▸ **TASK REQUIREMENTS**
When copying the data, keep every line exactly the same.

====================

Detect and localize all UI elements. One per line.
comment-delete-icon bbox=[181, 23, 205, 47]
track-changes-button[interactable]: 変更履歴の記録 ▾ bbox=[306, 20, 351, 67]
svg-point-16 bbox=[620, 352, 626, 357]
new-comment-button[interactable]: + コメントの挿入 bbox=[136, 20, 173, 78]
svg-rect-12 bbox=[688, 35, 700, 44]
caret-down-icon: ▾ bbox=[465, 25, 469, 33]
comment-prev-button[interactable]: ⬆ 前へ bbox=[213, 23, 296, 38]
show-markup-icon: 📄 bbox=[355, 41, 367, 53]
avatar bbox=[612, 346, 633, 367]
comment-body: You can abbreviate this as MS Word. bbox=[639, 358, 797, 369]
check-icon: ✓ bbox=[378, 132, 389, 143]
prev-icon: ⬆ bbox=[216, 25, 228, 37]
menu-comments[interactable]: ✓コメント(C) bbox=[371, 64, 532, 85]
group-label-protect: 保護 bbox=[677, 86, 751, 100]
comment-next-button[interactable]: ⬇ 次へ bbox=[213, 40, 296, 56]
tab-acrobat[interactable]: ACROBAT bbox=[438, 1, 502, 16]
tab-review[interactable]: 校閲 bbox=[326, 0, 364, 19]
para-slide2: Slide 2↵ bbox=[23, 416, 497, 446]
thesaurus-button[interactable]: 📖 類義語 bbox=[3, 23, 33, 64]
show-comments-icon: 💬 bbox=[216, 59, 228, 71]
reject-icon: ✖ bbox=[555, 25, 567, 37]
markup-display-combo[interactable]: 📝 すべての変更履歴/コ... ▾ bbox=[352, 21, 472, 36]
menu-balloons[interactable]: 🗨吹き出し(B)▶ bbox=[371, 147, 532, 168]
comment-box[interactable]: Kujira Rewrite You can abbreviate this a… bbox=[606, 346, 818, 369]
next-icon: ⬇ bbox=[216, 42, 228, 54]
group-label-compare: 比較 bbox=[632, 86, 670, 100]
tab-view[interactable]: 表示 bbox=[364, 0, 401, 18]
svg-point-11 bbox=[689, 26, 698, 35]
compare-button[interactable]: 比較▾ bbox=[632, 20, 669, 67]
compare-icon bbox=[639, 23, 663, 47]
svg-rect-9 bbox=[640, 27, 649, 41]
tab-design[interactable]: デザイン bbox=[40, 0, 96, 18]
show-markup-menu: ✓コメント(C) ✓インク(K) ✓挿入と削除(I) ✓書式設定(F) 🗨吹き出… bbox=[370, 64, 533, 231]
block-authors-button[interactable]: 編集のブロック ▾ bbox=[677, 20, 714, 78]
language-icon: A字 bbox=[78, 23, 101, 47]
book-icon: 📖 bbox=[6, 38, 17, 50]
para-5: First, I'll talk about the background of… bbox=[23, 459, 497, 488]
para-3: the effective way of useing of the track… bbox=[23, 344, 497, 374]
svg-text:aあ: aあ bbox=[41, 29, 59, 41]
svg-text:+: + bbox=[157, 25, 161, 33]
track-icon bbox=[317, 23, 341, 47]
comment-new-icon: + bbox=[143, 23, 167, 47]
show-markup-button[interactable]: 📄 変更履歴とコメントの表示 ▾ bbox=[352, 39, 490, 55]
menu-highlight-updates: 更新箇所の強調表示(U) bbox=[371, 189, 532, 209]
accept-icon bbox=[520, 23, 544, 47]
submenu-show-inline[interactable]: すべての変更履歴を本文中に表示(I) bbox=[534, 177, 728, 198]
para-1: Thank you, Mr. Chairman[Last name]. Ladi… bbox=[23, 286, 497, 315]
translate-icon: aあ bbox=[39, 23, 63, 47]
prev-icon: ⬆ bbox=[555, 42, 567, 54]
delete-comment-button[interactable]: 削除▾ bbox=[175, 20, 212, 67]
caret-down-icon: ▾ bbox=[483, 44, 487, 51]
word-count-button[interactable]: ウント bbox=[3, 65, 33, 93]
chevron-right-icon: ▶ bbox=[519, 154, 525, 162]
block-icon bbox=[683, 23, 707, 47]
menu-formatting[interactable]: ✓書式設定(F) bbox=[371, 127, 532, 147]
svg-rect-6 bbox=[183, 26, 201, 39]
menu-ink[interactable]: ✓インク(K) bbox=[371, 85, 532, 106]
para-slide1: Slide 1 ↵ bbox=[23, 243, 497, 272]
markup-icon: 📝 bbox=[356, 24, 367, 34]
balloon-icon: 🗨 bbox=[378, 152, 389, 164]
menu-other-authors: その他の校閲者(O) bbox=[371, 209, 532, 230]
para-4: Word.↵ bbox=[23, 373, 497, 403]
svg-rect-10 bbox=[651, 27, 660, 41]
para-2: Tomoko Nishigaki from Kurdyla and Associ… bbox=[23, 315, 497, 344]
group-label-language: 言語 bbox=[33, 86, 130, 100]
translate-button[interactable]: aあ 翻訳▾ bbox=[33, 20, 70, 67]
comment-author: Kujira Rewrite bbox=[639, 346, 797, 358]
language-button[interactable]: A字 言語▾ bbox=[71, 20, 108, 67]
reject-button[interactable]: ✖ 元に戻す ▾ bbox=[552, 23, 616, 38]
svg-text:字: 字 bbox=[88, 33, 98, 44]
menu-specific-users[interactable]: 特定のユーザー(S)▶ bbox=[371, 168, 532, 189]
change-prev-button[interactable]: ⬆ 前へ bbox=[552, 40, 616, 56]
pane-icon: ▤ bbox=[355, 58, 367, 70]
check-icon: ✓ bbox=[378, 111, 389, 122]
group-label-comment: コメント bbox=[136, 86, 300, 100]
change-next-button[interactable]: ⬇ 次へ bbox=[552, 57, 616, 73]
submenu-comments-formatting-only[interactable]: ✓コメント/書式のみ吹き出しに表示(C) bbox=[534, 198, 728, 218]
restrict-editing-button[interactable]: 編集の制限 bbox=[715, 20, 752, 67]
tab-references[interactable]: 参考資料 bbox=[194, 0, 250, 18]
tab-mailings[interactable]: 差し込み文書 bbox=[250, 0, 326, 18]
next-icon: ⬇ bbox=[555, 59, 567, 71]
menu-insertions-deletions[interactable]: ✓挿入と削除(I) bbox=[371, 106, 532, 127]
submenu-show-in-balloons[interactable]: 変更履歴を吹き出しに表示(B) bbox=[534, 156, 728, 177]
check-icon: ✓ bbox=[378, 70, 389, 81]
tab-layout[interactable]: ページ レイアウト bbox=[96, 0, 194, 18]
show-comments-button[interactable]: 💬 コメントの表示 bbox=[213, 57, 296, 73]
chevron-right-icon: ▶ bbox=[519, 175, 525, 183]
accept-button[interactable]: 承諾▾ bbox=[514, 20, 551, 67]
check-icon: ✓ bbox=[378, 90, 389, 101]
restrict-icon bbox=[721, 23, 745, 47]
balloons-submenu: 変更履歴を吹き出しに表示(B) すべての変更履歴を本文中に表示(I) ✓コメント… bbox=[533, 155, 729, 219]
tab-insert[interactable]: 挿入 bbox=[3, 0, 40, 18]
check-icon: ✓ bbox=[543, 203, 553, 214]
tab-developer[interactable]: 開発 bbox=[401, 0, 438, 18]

====================

▸ **OUTPUT FOR THIS EXERCISE**
Detect and localize all UI elements. One per line.
comment-delete-icon bbox=[181, 23, 205, 47]
track-changes-button[interactable]: 変更履歴の記録 ▾ bbox=[306, 20, 351, 67]
svg-point-16 bbox=[620, 352, 626, 357]
new-comment-button[interactable]: + コメントの挿入 bbox=[136, 20, 173, 78]
svg-rect-12 bbox=[688, 35, 700, 44]
caret-down-icon: ▾ bbox=[465, 25, 469, 33]
comment-prev-button[interactable]: ⬆ 前へ bbox=[213, 23, 296, 38]
show-markup-icon: 📄 bbox=[355, 41, 367, 53]
avatar bbox=[612, 346, 633, 367]
comment-body: You can abbreviate this as MS Word. bbox=[639, 358, 797, 369]
check-icon: ✓ bbox=[378, 132, 389, 143]
prev-icon: ⬆ bbox=[216, 25, 228, 37]
menu-comments[interactable]: ✓コメント(C) bbox=[371, 64, 532, 85]
group-label-protect: 保護 bbox=[677, 86, 751, 100]
comment-next-button[interactable]: ⬇ 次へ bbox=[213, 40, 296, 56]
tab-acrobat[interactable]: ACROBAT bbox=[438, 1, 502, 16]
tab-review[interactable]: 校閲 bbox=[326, 0, 364, 19]
para-slide2: Slide 2↵ bbox=[23, 416, 497, 446]
thesaurus-button[interactable]: 📖 類義語 bbox=[3, 23, 33, 64]
show-comments-icon: 💬 bbox=[216, 59, 228, 71]
reject-icon: ✖ bbox=[555, 25, 567, 37]
markup-display-combo[interactable]: 📝 すべての変更履歴/コ... ▾ bbox=[352, 21, 472, 36]
menu-balloons[interactable]: 🗨吹き出し(B)▶ bbox=[371, 147, 532, 168]
comment-box[interactable]: Kujira Rewrite You can abbreviate this a… bbox=[606, 346, 818, 369]
next-icon: ⬇ bbox=[216, 42, 228, 54]
group-label-compare: 比較 bbox=[632, 86, 670, 100]
tab-view[interactable]: 表示 bbox=[364, 0, 401, 18]
svg-point-11 bbox=[689, 26, 698, 35]
compare-button[interactable]: 比較▾ bbox=[632, 20, 669, 67]
compare-icon bbox=[639, 23, 663, 47]
svg-rect-9 bbox=[640, 27, 649, 41]
tab-design[interactable]: デザイン bbox=[40, 0, 96, 18]
show-markup-menu: ✓コメント(C) ✓インク(K) ✓挿入と削除(I) ✓書式設定(F) 🗨吹き出… bbox=[370, 64, 533, 231]
block-authors-button[interactable]: 編集のブロック ▾ bbox=[677, 20, 714, 78]
language-icon: A字 bbox=[78, 23, 101, 47]
book-icon: 📖 bbox=[6, 38, 17, 50]
para-5: First, I'll talk about the background of… bbox=[23, 459, 497, 488]
para-3: the effective way of useing of the track… bbox=[23, 344, 497, 374]
svg-text:aあ: aあ bbox=[41, 29, 59, 41]
svg-text:+: + bbox=[157, 25, 161, 33]
track-icon bbox=[317, 23, 341, 47]
comment-new-icon: + bbox=[143, 23, 167, 47]
show-markup-button[interactable]: 📄 変更履歴とコメントの表示 ▾ bbox=[352, 39, 490, 55]
menu-highlight-updates: 更新箇所の強調表示(U) bbox=[371, 189, 532, 209]
accept-icon bbox=[520, 23, 544, 47]
submenu-show-inline[interactable]: すべての変更履歴を本文中に表示(I) bbox=[534, 177, 728, 198]
para-1: Thank you, Mr. Chairman[Last name]. Ladi… bbox=[23, 286, 497, 315]
translate-icon: aあ bbox=[39, 23, 63, 47]
prev-icon: ⬆ bbox=[555, 42, 567, 54]
delete-comment-button[interactable]: 削除▾ bbox=[175, 20, 212, 67]
caret-down-icon: ▾ bbox=[483, 44, 487, 51]
word-count-button[interactable]: ウント bbox=[3, 65, 33, 93]
chevron-right-icon: ▶ bbox=[519, 154, 525, 162]
block-icon bbox=[683, 23, 707, 47]
menu-formatting[interactable]: ✓書式設定(F) bbox=[371, 127, 532, 147]
svg-rect-6 bbox=[183, 26, 201, 39]
menu-ink[interactable]: ✓インク(K) bbox=[371, 85, 532, 106]
para-slide1: Slide 1 ↵ bbox=[23, 243, 497, 272]
markup-icon: 📝 bbox=[356, 24, 367, 34]
balloon-icon: 🗨 bbox=[378, 152, 389, 164]
menu-other-authors: その他の校閲者(O) bbox=[371, 209, 532, 230]
para-4: Word.↵ bbox=[23, 373, 497, 403]
svg-rect-10 bbox=[651, 27, 660, 41]
para-2: Tomoko Nishigaki from Kurdyla and Associ… bbox=[23, 315, 497, 344]
group-label-language: 言語 bbox=[33, 86, 130, 100]
translate-button[interactable]: aあ 翻訳▾ bbox=[33, 20, 70, 67]
comment-author: Kujira Rewrite bbox=[639, 346, 797, 358]
language-button[interactable]: A字 言語▾ bbox=[71, 20, 108, 67]
reject-button[interactable]: ✖ 元に戻す ▾ bbox=[552, 23, 616, 38]
svg-text:字: 字 bbox=[88, 33, 98, 44]
menu-specific-users[interactable]: 特定のユーザー(S)▶ bbox=[371, 168, 532, 189]
change-prev-button[interactable]: ⬆ 前へ bbox=[552, 40, 616, 56]
pane-icon: ▤ bbox=[355, 58, 367, 70]
check-icon: ✓ bbox=[378, 111, 389, 122]
group-label-comment: コメント bbox=[136, 86, 300, 100]
change-next-button[interactable]: ⬇ 次へ bbox=[552, 57, 616, 73]
submenu-comments-formatting-only[interactable]: ✓コメント/書式のみ吹き出しに表示(C) bbox=[534, 198, 728, 218]
restrict-editing-button[interactable]: 編集の制限 bbox=[715, 20, 752, 67]
tab-references[interactable]: 参考資料 bbox=[194, 0, 250, 18]
tab-mailings[interactable]: 差し込み文書 bbox=[250, 0, 326, 18]
next-icon: ⬇ bbox=[555, 59, 567, 71]
menu-insertions-deletions[interactable]: ✓挿入と削除(I) bbox=[371, 106, 532, 127]
submenu-show-in-balloons[interactable]: 変更履歴を吹き出しに表示(B) bbox=[534, 156, 728, 177]
check-icon: ✓ bbox=[378, 70, 389, 81]
tab-layout[interactable]: ページ レイアウト bbox=[96, 0, 194, 18]
show-comments-button[interactable]: 💬 コメントの表示 bbox=[213, 57, 296, 73]
chevron-right-icon: ▶ bbox=[519, 175, 525, 183]
accept-button[interactable]: 承諾▾ bbox=[514, 20, 551, 67]
check-icon: ✓ bbox=[378, 90, 389, 101]
restrict-icon bbox=[721, 23, 745, 47]
balloons-submenu: 変更履歴を吹き出しに表示(B) すべての変更履歴を本文中に表示(I) ✓コメント… bbox=[533, 155, 729, 219]
tab-insert[interactable]: 挿入 bbox=[3, 0, 40, 18]
check-icon: ✓ bbox=[543, 203, 553, 214]
tab-developer[interactable]: 開発 bbox=[401, 0, 438, 18]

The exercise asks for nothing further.